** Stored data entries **
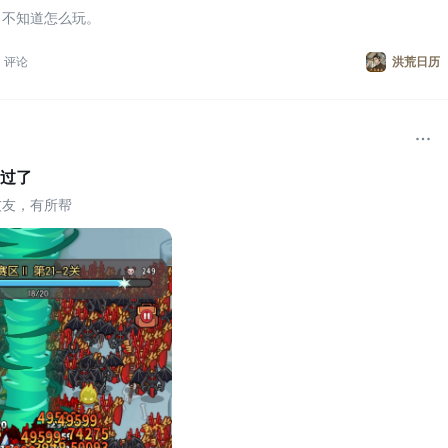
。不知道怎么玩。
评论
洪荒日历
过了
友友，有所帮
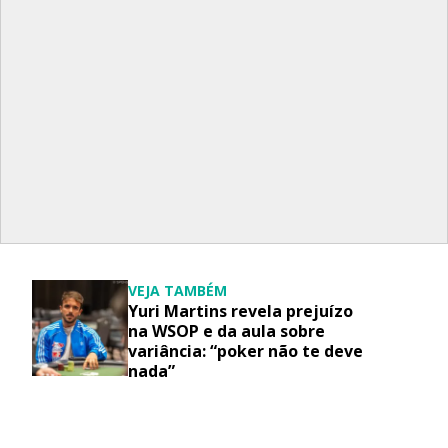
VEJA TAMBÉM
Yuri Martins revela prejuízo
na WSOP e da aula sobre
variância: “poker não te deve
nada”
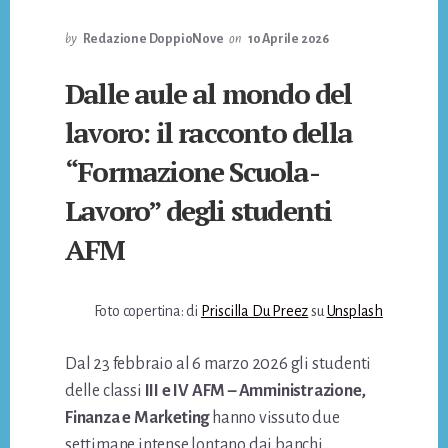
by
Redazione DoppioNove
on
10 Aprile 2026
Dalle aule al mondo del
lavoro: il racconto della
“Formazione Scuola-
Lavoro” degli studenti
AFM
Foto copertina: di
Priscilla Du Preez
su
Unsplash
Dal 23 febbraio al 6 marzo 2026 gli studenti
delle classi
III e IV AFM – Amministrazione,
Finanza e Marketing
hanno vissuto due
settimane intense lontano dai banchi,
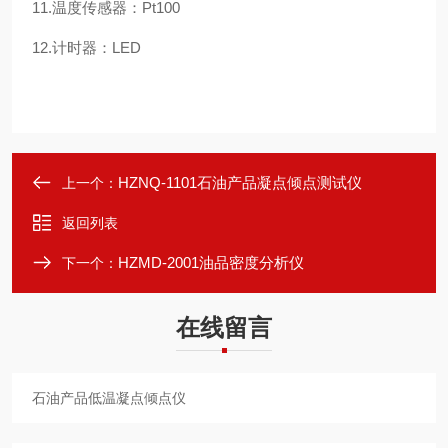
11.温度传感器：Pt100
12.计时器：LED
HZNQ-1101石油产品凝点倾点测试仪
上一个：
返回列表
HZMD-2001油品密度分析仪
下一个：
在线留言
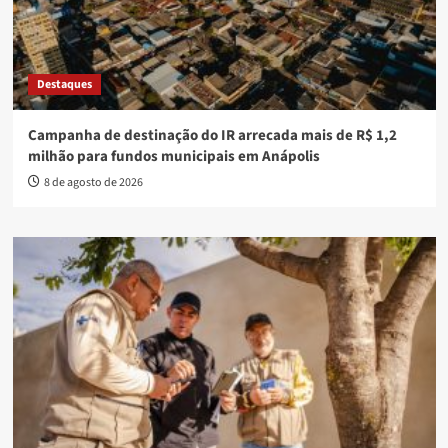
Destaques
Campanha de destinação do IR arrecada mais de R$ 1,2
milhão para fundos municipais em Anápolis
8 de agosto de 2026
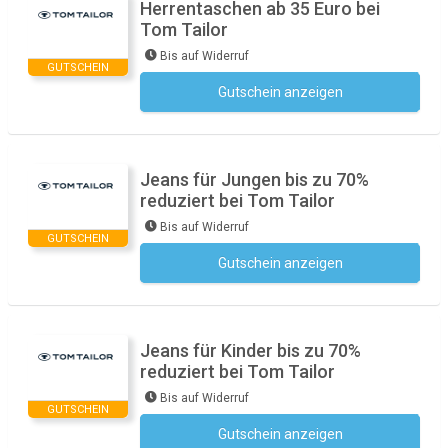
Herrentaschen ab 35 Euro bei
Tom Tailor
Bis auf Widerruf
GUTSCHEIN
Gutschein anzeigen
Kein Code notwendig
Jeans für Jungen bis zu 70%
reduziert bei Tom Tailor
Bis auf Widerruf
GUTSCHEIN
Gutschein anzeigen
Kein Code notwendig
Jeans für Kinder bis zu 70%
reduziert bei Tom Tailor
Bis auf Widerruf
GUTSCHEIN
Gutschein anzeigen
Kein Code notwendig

** REQUIRED ACTION **
Each line above should be printed again exactly, though the pictures should not be.

** RESULT OF THIS TASK **
。不知道怎么玩。
评论
洪荒日历
过了
友友，有所帮
VEJA TAMBÉM
Yuri Martins revela prejuízo
na WSOP e da aula sobre
variância: “poker não te deve
nada”
by
Redazione DoppioNove
on
10 Aprile 2026
Dalle aule al mondo del
lavoro: il racconto della
“Formazione Scuola-
Lavoro” degli studenti
AFM
Foto copertina: di
Priscilla Du Preez
su
Unsplash
Dal 23 febbraio al 6 marzo 2026 gli studenti
delle classi
III e IV AFM – Amministrazione,
Finanza e Marketing
hanno vissuto due
settimane intense lontano dai banchi,
11.温度传感器：Pt100
12.计时器：LED
HZNQ-1101石油产品凝点倾点测试仪
上一个：
返回列表
HZMD-2001油品密度分析仪
下一个：
在线留言
Destaques
Campanha de destinação do IR arrecada mais de R$ 1,2
milhão para fundos municipais em Anápolis
8 de agosto de 2026
Herrentaschen ab 35 Euro bei
Tom Tailor
Bis auf Widerruf
GUTSCHEIN
Gutschein anzeigen
Kein Code notwendig
Jeans für Jungen bis zu 70%
reduziert bei Tom Tailor
Bis auf Widerruf
GUTSCHEIN
Gutschein anzeigen
Kein Code notwendig
Jeans für Kinder bis zu 70%
reduziert bei Tom Tailor
Bis auf Widerruf
GUTSCHEIN
Gutschein anzeigen
Kein Code notwendig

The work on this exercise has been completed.